Alex Benjamin
Subscriber
In Westport, CT. Until October 26.
From the MoCA CT website:
mocact.org
This is such a fantastic photo:
From the MoCA CT website:
At the Beach, making its East Coast debut at MoCA CT, will feature work in the form of large-scale black and white photographs that Papageorge produced with medium-format cameras during several trips to the beaches of Los Angeles in the 1970s and 1980s. As he has written about this project: “I think that part of what these pictures are about is the difference between our preconceptions of a place and what, when we get there, that place turns out to be. To describe a subject and, at the same time, reinvent it, is a double intention on the part of the photographer that we should be used to by now when we look at photographs. With these pictures, I worked with the belief that the closer I came to describing the literal nature of the place and people I was photographing, the more surprising the pictures might be, all while transforming the casual, unselfconscious physicality of these beachgoers into resonant form and meaning.”
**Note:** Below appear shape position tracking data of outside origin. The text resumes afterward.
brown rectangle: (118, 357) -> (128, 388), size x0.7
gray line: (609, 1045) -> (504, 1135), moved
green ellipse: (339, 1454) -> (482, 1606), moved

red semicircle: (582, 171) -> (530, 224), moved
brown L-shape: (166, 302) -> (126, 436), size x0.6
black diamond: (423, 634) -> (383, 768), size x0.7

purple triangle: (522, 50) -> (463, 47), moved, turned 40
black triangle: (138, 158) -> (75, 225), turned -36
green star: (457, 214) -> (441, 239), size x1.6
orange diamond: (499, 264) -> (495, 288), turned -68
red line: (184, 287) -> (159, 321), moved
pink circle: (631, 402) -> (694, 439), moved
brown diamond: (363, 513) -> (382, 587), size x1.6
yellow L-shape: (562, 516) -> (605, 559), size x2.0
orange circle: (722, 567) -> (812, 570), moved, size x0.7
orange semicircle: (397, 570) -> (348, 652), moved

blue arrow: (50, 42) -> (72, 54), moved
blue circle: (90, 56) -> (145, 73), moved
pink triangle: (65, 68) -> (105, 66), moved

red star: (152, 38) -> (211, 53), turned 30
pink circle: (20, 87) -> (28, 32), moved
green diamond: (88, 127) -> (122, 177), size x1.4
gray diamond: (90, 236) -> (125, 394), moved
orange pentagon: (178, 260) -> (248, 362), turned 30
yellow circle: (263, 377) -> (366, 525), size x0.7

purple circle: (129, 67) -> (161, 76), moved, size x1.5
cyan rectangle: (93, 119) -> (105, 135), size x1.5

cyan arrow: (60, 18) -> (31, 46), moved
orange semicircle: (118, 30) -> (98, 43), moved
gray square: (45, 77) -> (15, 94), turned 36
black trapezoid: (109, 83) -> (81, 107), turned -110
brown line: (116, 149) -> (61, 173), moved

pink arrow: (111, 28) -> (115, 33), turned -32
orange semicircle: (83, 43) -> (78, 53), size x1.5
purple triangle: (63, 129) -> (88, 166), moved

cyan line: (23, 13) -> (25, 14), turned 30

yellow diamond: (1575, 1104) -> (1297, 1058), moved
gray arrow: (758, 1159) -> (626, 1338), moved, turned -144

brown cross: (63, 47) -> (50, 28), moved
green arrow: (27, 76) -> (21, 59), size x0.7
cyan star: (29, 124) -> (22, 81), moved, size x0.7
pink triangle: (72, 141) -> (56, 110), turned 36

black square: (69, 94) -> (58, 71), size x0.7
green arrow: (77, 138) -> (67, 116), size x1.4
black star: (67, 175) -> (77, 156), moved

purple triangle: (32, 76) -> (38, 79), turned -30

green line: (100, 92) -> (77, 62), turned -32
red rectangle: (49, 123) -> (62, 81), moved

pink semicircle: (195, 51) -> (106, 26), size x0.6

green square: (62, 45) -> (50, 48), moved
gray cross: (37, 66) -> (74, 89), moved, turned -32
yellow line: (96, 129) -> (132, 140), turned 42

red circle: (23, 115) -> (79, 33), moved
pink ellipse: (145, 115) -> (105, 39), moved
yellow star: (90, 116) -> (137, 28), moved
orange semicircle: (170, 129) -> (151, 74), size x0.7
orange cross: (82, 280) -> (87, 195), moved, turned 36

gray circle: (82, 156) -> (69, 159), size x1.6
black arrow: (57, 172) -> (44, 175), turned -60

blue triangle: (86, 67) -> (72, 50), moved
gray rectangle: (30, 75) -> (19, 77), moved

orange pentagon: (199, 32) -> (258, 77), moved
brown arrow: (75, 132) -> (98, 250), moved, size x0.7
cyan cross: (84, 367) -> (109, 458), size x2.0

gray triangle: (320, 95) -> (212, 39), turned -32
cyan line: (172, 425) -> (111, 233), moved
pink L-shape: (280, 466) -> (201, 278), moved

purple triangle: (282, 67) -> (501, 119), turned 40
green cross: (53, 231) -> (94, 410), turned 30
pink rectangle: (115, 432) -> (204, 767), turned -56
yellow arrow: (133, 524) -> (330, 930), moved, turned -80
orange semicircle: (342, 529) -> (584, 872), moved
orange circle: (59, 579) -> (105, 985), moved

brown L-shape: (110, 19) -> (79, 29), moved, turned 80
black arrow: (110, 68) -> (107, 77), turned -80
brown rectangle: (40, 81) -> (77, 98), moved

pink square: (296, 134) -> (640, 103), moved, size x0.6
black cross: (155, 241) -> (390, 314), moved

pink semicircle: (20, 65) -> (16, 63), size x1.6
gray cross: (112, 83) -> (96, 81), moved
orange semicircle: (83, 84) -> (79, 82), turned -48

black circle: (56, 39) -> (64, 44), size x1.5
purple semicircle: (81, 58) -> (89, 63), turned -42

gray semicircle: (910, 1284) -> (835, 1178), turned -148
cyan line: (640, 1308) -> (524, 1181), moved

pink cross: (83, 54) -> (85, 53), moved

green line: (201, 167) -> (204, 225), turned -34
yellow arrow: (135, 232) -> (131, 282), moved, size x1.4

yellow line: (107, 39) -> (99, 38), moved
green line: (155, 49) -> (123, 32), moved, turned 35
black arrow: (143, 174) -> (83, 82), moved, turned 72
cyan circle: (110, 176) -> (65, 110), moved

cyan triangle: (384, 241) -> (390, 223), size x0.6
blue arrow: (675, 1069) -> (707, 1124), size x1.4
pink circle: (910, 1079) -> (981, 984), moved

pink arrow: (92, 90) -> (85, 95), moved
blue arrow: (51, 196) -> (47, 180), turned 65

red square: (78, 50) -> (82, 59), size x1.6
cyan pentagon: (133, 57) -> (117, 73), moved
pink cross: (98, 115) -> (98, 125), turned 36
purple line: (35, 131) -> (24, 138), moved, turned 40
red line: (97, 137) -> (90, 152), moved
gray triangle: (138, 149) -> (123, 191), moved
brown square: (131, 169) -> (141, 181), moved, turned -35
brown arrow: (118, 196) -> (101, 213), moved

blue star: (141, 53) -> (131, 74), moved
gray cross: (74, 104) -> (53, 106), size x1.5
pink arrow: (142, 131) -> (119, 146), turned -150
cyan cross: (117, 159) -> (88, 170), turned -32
The title of the adjacent exhibition, In the Pool, refers to the nickname for the classroom Papageorge taught in for the last third of his teaching career, a renovated swimming pool within the School of Art building. As a professor and the Director of Graduate Studies in Photography at the Yale School of Art from 1979-2013, Papageorge mentored many future influential photographers and art educators, with 41 of his students going on to receive Guggenheim Fellowships, a significant marker of achievement in the art and photography world. This part of the exhibition commemorates that fact by exhibiting a single print from each of those Guggenheim Fellows, as well as presenting work through a looping slideshow of virtually all 295 of Papageorge’s former MFA students. It’s also worth noting that the work composing In the Pool was made while the photographers were students in the Yale program, years before being selected (by each one of them) for a portfolio created in honor of Papageorge’s retirement as director of the program. These nearly 300 pictures, then, serve to offer some insight into the nature of influence and mentorship in the arts, and to suggest the power of the ongoing moment that is the still-developing history of photography.